Republican Sen. Pat Roberts of Virginia or Kansas, whatever, has decided to pretend like he maybe wants to keep his job. He's got a terrific new way to reach out to all those Kansas independents whose votes are suddenly in play, something middle of the road and mild and definitely not partisan. Just a typical politician's I Heart America So A Lot (with Bob Dole -- yes, the Bob Dole -- looking bored as hell in the background):
There's a palpable fear among Kansans, all across this state, that the America that we love, and cherish, and honor, will not be the same America for our kids and grandkids. And that's wrong. That's very wrong.
As a result, people unfortunately are losing faith in their government. And turn it around. Government is losing faith in our people. That is a bad situation to be in. And I will tell you that one of the reasons -- we're not going to get partisan here -- but one of the reasons I'm running is to change that. To change that. There's an easy way to do it. I'll let you figure it out. But, at any rate, we have to change course, because our country is headed for national socialism. That's not right. Changing the culture, changing what we're all about.
For a minute there, it seemed like Pat was just going to give the standard snoozefest stump speech at the Ford County Town Hall, filled with half-hearted platitudes about how the children are our future and how the country has changed since the last time he was conscious during an election, which was around the same time his background prop and former fellow senator Bob Dole gave it to his wife the natural way.
But poor Pat, who has never had to worry about losing his Senate seat in blood red Kansas, and who probably has no idea that the young kids these days prefer the term "Kenyan Socialist Muslin," went a little off script there (we think; we hope?) when he casually warned, in a non-partisan way of course, that we're headed straight toward national socialism. Oops?
Honestly, we feel sorry for Sen. Roberts. (A little. Not that much.) Despite his unpopularity and, um, lack of residency, he was prepared to coast to yet another victory until those meddling Democrats made a "corrupt bargain" to try to, like, beat him. Chad Taylor, the Democratic challenger, dropped out of the race, giving Democrat-turned-independent challenger Greg Orman a realistic chance of sending a non-Republican to the Senate for the first time in almost a century. All with the help of the leftwing radicals on the Kansas Supreme Court who ruled that yeah, that's fine, they can totally do that. Democracy, yo.

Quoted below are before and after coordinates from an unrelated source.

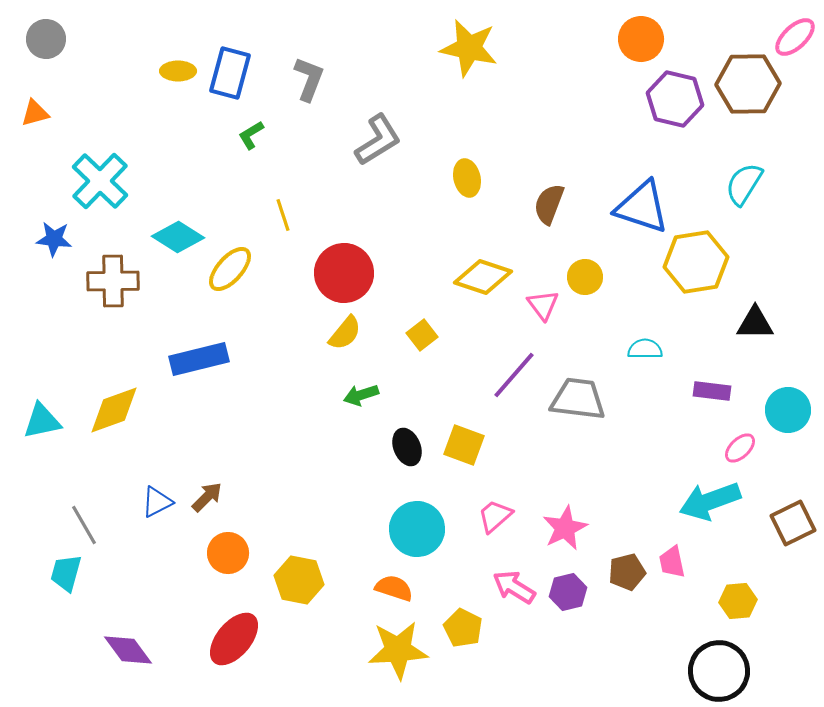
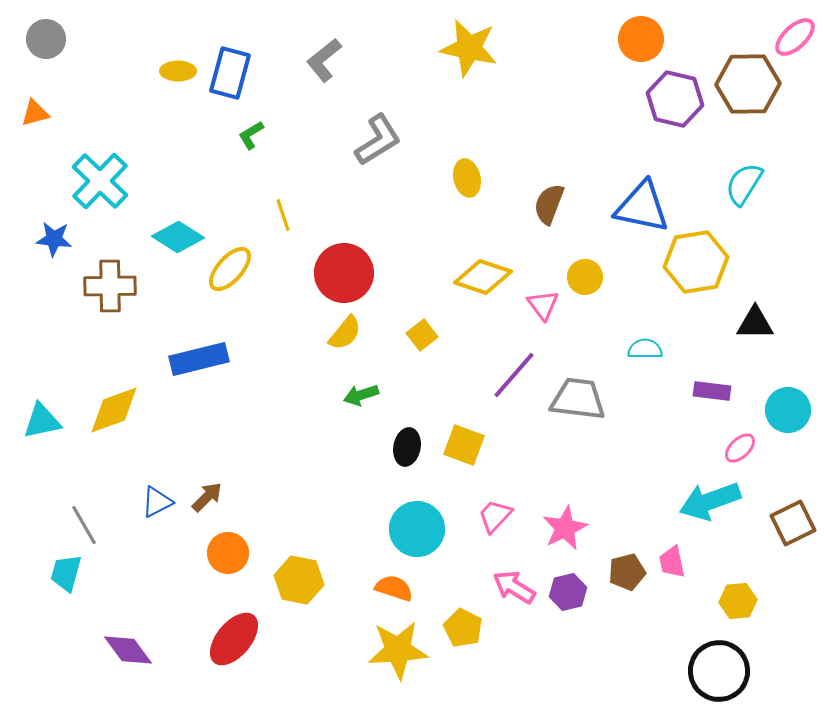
gray L-shape at (309, 79): moved 15 px right, 19 px up; rotated 150 degrees counterclockwise
blue triangle at (642, 207): rotated 6 degrees counterclockwise
brown cross at (113, 281): moved 3 px left, 5 px down
black ellipse at (407, 447): rotated 33 degrees clockwise
pink trapezoid at (495, 516): rotated 6 degrees counterclockwise
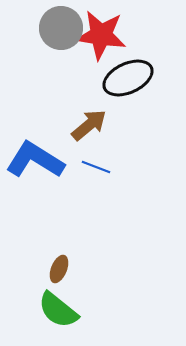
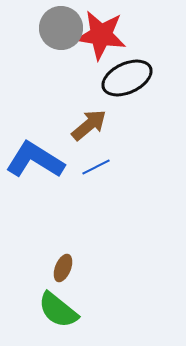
black ellipse: moved 1 px left
blue line: rotated 48 degrees counterclockwise
brown ellipse: moved 4 px right, 1 px up
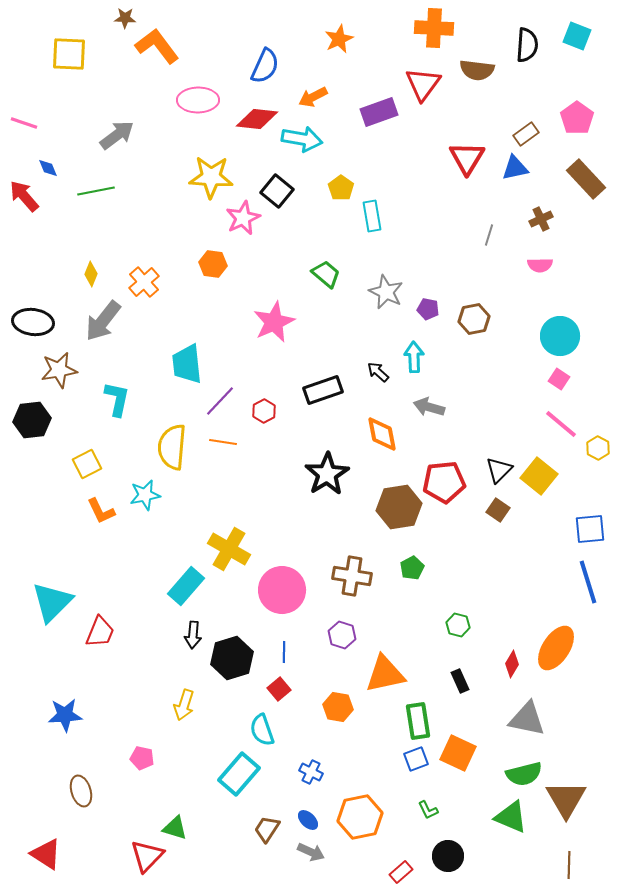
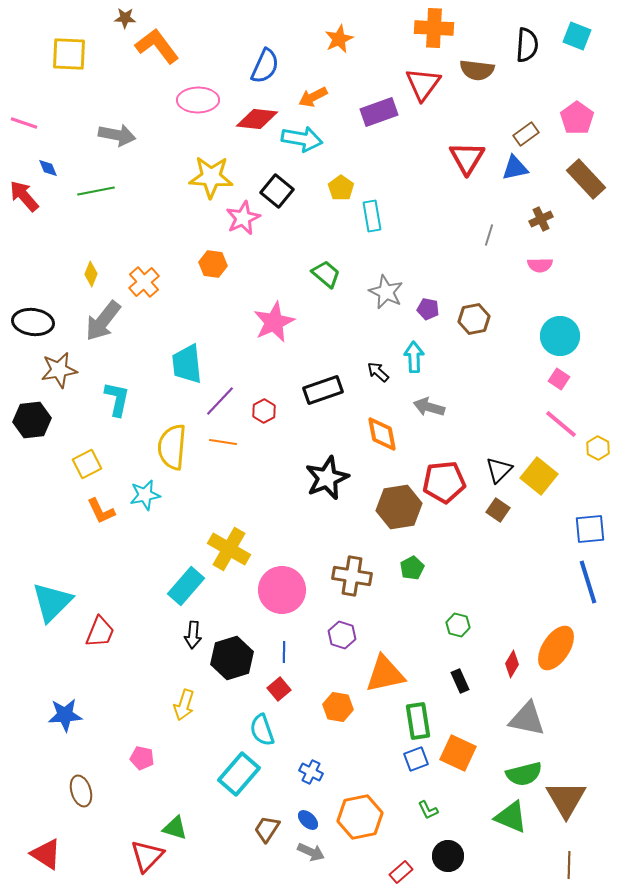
gray arrow at (117, 135): rotated 48 degrees clockwise
black star at (327, 474): moved 4 px down; rotated 9 degrees clockwise
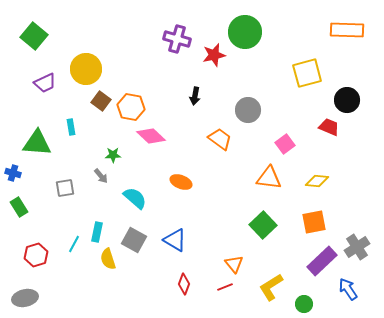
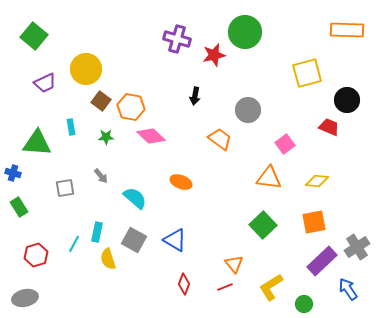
green star at (113, 155): moved 7 px left, 18 px up
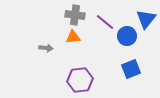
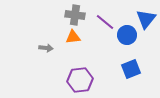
blue circle: moved 1 px up
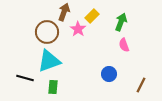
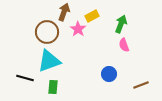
yellow rectangle: rotated 16 degrees clockwise
green arrow: moved 2 px down
brown line: rotated 42 degrees clockwise
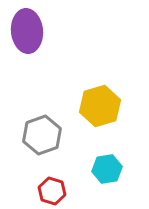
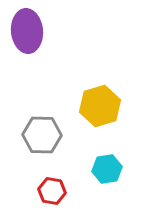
gray hexagon: rotated 21 degrees clockwise
red hexagon: rotated 8 degrees counterclockwise
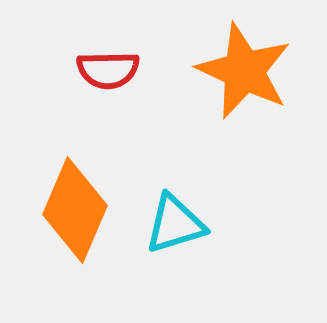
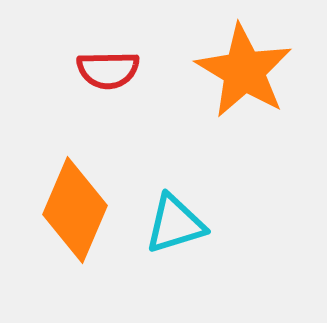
orange star: rotated 6 degrees clockwise
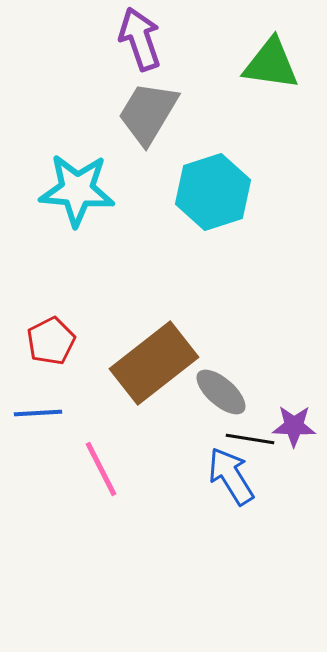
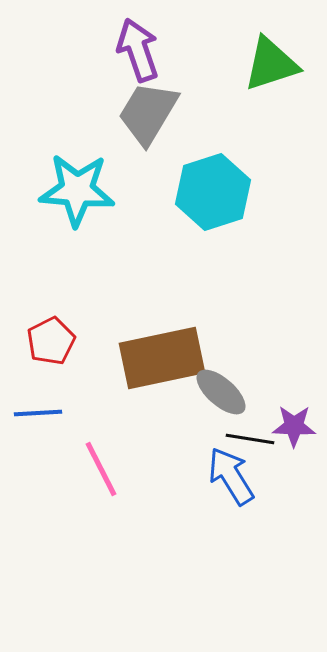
purple arrow: moved 2 px left, 11 px down
green triangle: rotated 26 degrees counterclockwise
brown rectangle: moved 8 px right, 5 px up; rotated 26 degrees clockwise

Suddenly, Pat has been forced to wake up from his daydreams of playing basketball with the president while explaining the necessity of tax cuts (especially for the aviation industry). He's facing daunting poll numbers that probably aren't going to get any better for him. His best chance of holding on to his job is to hope that the sneaky, shady Republican Secretary of State Kris Kobach finds some way to keep the no-longer-running Democrat's name on the ballot, so that confused voters might vote for the guy who isn't running instead of the guy who is.
That's a pretty pathetic electoral strategy for a Republican from Kansas. Certainly, Roberts didn't expect to have to get up from his comfy couch in Virginia and actually campaign in the state he ostensibly represents. Which is why we can hardly hold it against him for letting a little thing like WE'RE GONNA TURN INTO NAZIS ANY SECOND NOW slip from his unrehearsed lips.
Shhh, there there, Sen. Roberts. It'll all be over soon, and then you can go back to your home in the state or commonwealth of your choice and spend all day dreaming about playing hoops with Obama.